Na Fonologia, segundo Trubetzkoy (1981) e Luria (1979), o fonema é o elemento básico da linguagem, entendida aqui como a terceira função tratada por Vygotsky (2008), a da comunicação. Ou seja, são aqueles sons que erroneamente representamos por letras, os quais em si mesmos não têm qualquer significado, mas, quando combinados, geram as palavras e, através dessas, carregam sua significação social. Neste ponto, podemos dizer o mesmo das notas musicais (do, re, mi, fa, sol, la, si). Em si mesmas, não têm significados, são apenas sons que vibram em determinadas frequências.

No nível seguinte da linguagem comunicativa, formam-se as frases. Percebemos nitidamente três estágios: do fonema à palavra e da palavra à frase. Embora sob determinado ponto de vista os fonemas possam se parecer às notas musicais, na musicalização não há o estágio das palavras; passa-se imediatamente ao domínio da frase.

Do ponto de vista da linguagem, em Vygotsky (2008), o significado semântico das palavras se dá a partir do domínio significativo da frase, indo da compreensão do todo em direção à parte. Nessa perspectiva, a musicalização também não é contemplada como um processo semântico ou de significação, uma vez que não possui palavra.

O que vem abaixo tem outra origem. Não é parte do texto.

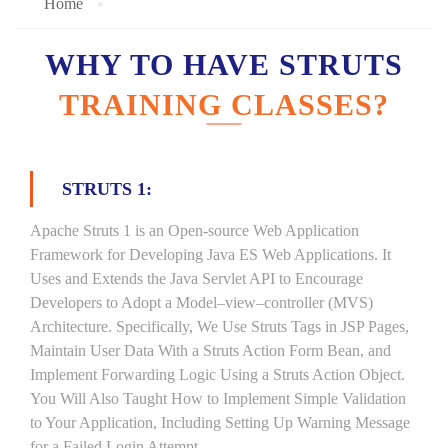
Home
WHY TO HAVE STRUTS
TRAINING CLASSES?
STRUTS 1:
Apache Struts 1 is an Open-source Web Application
Framework for Developing Java ES Web Applications. It
Uses and Extends the Java Servlet API to Encourage
Developers to Adopt a Model–view–controller (MVS)
Architecture. Specifically, We Use Struts Tags in JSP Pages,
Maintain User Data With a Struts Action Form Bean, and
Implement Forwarding Logic Using a Struts Action Object.
You Will Also Taught How to Implement Simple Validation
to Your Application, Including Setting Up Warning Message
for a Failed Login Attempt.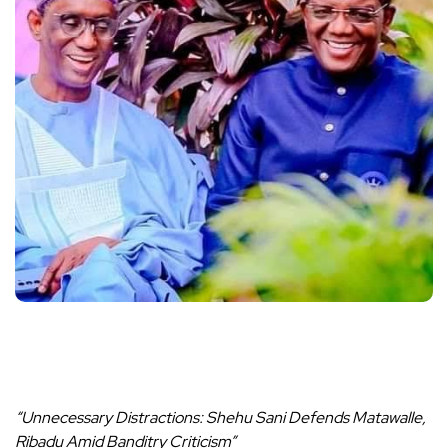
“Unnecessary Distractions: Shehu Sani Defends Matawalle,
Ribadu Amid Banditry Criticism”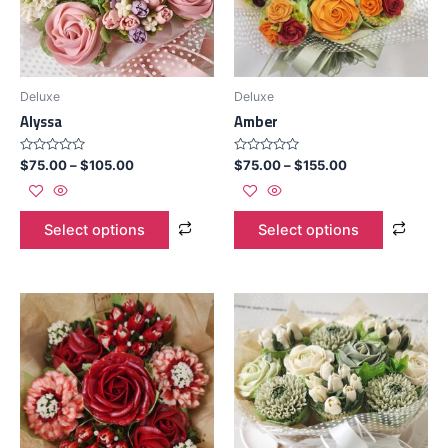
Deluxe
Deluxe
Alyssa
Amber
Rated
Rated
$
75.00
–
$
105.00
$
75.00
–
$
155.00
0
0
out
out
of
of
5
5
Select options
Select options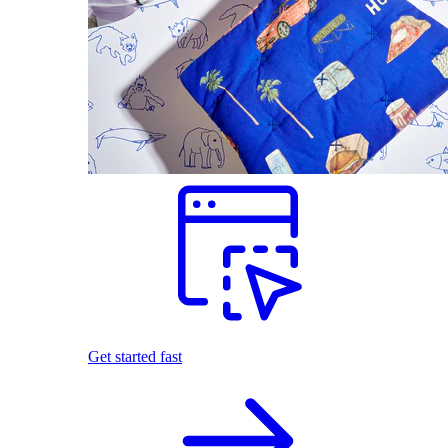
Get started fast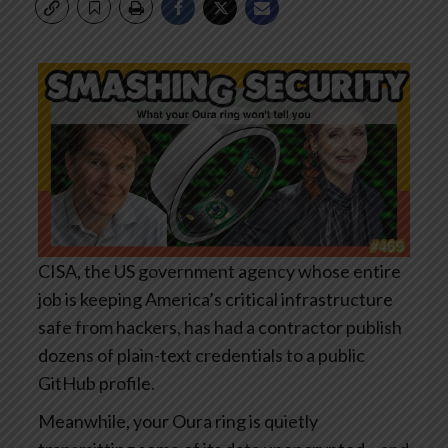
CISA, the US government agency whose entire
job is keeping America’s critical infrastructure
safe from hackers, has had a contractor publish
dozens of plain-text credentials to a public
GitHub profile.
Meanwhile, your Oura ring is quietly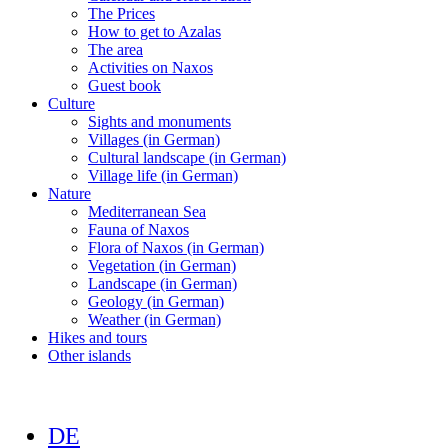
The Prices
How to get to Azalas
The area
Activities on Naxos
Guest book
Culture
Sights and monuments
Villages (in German)
Cultural landscape (in German)
Village life (in German)
Nature
Mediterranean Sea
Fauna of Naxos
Flora of Naxos (in German)
Vegetation (in German)
Landscape (in German)
Geology (in German)
Weather (in German)
Hikes and tours
Other islands
DE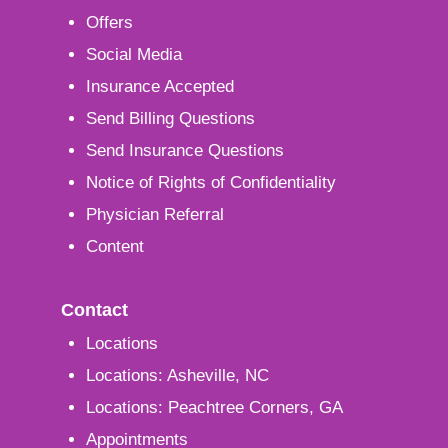
Offers
Social Media
Insurance Accepted
Send Billing Questions
Send Insurance Questions
Notice of Rights of Confidentiality
Physician Referral
Content
Contact
Locations
Locations: Asheville, NC
Locations: Peachtree Corners, GA
Appointments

Nesta investigação, também estabelecemos associações com o pesquisador Lévi-Strauss28 (1978), o qual, ao pesquisar sobre as bases comuns entre significado

e mito e suas relações com a formação do pensamento científico, estabeleceu uma relação entre mito, linguagem e música. Tal relação poderá ser uma alternativa para esse problema na similitude entre alfabetização e música. O autor, baseando-se na comparação de fonemas com notas musicais, analisa que

[…] agora pode-se comparar a mitologia quer com a linguagem, quer com a música, mas há uma diferença: na mitologia não há fonemas; os elementos básicos são as palavras. Assim, se se tomar a linguagem como um paradigma, é constituído por, em primeiro lugar, fonemas; em segundo lugar, palavras; em terceiro lugar, frases. Na música há o equivalente aos fonemas e o equivalente às frases, mas falta o equivalente às palavras. No mito há um equivalente às palavras, um equivalente às frases, mas não há equivalente para os fonemas. Há, portanto, em ambos casos, um nível que falta. Se tentarmos entender a relação entre linguagem, mito e música, só o podemos fazer utilizando a linguagem como ponto de partida, podendo-se depois demonstrar que a música, por um lado, e a mitologia, por outro, têm origem na linguagem, mas que ambas as formas se desenvolveram separadamente e em diferentes direções: a música destaca os aspectos do som já presentes na linguagem, enquanto a mitologia sublinha o aspecto do sentido, o aspecto do significado, que também está profundamente presente na linguagem. (LÉVI-STRAUSS, 1978, p. 48).

A abordagem dada por Lévi-Strauss (1978) nos leva direto ao encontro com os estudos linguísticos como um campo possível de fornecer subsídios para a continuação desta investigação. Porém, o que podemos observar é que essa tentativa de entendimento acaba por fragmentar o objeto de estudo da musicalização e da alfabetização, privilegiando, assim, uma compreensão dos elementos individuais que não necessariamente guardam unidades significativas do todo, aqui, a significação em música. Neste caso em específico, o foco seria a concreticidade da linguagem como forma, expressão e comunicação.

28 Claude Lévi-Strauss (Bruxelas 1908 - Paris 2009) foi um antropólogo, professor e filósofo francês. É considerado fundador da Antropologia Estruturalista em meados da década de 1950 e um dos grandes intelectuais do século XX. Desde seus primeiros trabalhos sobre os povos indígenas do Brasil, que estudou em campo, no período de 1935 a 1939, e a publicação de sua tese As estruturas elementares do parentesco, em 1949, publicou uma extensa obra, entre elas uma tetralogia, as Mitológicas, dedicada ao estudo dos mitos.